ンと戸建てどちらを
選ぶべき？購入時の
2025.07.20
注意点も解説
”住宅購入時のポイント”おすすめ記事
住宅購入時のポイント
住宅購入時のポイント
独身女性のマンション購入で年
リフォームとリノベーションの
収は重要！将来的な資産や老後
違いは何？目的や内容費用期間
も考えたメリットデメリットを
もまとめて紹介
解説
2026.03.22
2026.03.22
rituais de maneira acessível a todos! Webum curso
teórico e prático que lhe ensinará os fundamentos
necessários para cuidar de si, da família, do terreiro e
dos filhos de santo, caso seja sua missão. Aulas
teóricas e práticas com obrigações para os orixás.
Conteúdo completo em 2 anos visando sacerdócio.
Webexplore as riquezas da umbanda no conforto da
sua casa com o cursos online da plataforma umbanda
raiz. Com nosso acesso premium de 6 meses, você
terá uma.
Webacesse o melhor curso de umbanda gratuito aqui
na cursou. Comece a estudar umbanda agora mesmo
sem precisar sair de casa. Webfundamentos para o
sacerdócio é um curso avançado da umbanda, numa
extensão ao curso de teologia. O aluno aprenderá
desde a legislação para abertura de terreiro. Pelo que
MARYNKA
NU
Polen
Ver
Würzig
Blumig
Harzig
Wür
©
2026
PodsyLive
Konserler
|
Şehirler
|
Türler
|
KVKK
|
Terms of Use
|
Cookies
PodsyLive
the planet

...

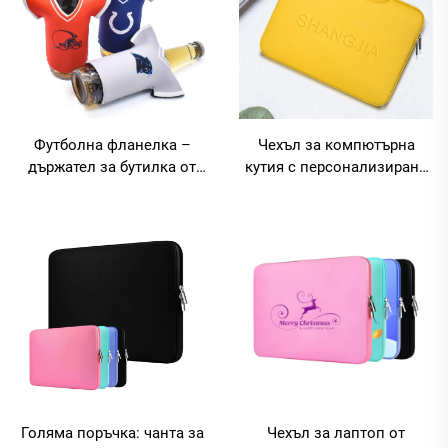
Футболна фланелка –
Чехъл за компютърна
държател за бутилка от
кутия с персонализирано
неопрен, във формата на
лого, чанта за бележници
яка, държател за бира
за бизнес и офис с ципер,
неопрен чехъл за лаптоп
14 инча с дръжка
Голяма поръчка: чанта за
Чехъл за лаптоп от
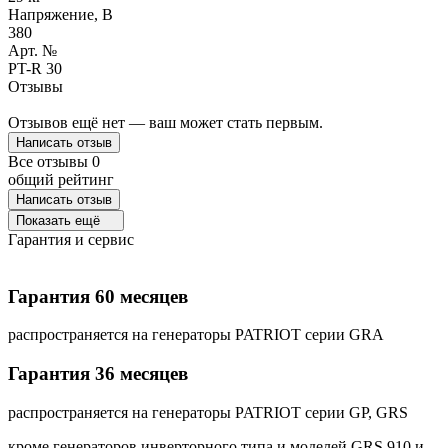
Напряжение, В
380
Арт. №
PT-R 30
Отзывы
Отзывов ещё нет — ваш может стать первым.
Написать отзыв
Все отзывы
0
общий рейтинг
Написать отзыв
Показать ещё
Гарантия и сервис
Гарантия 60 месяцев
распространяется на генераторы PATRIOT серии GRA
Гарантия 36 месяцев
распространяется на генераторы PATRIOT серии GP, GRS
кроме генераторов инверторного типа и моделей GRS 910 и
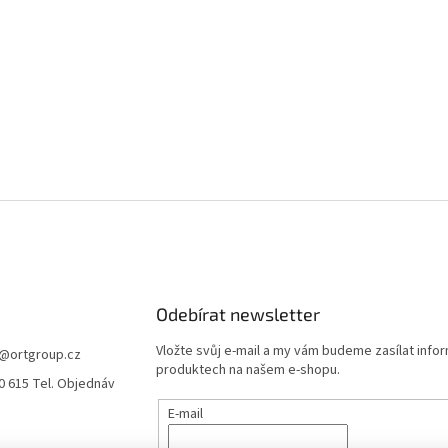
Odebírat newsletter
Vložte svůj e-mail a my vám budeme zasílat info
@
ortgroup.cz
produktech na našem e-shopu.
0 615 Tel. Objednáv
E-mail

--

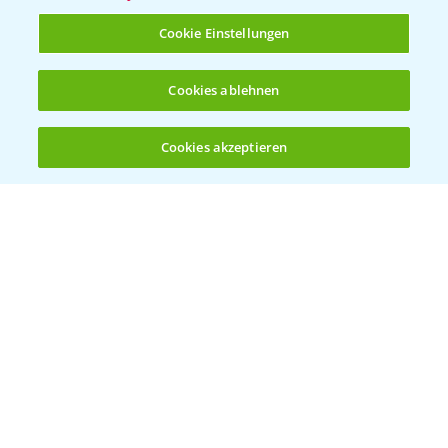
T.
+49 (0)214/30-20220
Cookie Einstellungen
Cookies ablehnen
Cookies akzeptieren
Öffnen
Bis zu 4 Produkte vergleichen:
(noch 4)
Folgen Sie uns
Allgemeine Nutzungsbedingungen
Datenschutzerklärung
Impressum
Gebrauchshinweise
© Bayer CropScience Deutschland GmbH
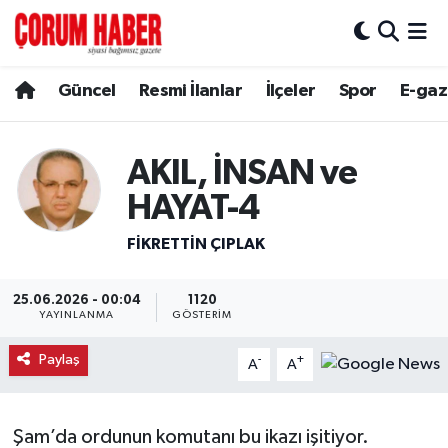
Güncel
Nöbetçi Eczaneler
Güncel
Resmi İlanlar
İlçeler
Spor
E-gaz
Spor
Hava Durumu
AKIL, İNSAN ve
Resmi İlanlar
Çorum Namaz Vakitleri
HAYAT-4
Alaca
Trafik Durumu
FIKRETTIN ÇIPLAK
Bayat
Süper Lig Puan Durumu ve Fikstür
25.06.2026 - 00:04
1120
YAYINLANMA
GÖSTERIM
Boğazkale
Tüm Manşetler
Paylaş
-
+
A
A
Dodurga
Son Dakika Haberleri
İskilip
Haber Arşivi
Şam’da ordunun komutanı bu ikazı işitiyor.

__To do__.
Please return the material above only from the line that holds "Cookie Einstellungen" through the line that holds "Şam’da ordunun komutanı bu ikazı işitiyor.", exactly as it stands, ends included and pictures omitted.

__Exercise result__.
Cookie Einstellungen
Cookies ablehnen
Cookies akzeptieren
Öffnen
Bis zu 4 Produkte vergleichen:
(noch 4)
Folgen Sie uns
Allgemeine Nutzungsbedingungen
Datenschutzerklärung
Impressum
Gebrauchshinweise
© Bayer CropScience Deutschland GmbH
Güncel
Nöbetçi Eczaneler
Güncel
Resmi İlanlar
İlçeler
Spor
E-gaz
Spor
Hava Durumu
AKIL, İNSAN ve
Resmi İlanlar
Çorum Namaz Vakitleri
HAYAT-4
Alaca
Trafik Durumu
FIKRETTIN ÇIPLAK
Bayat
Süper Lig Puan Durumu ve Fikstür
25.06.2026 - 00:04
1120
YAYINLANMA
GÖSTERIM
Boğazkale
Tüm Manşetler
Paylaş
-
+
A
A
Dodurga
Son Dakika Haberleri
İskilip
Haber Arşivi
Şam’da ordunun komutanı bu ikazı işitiyor.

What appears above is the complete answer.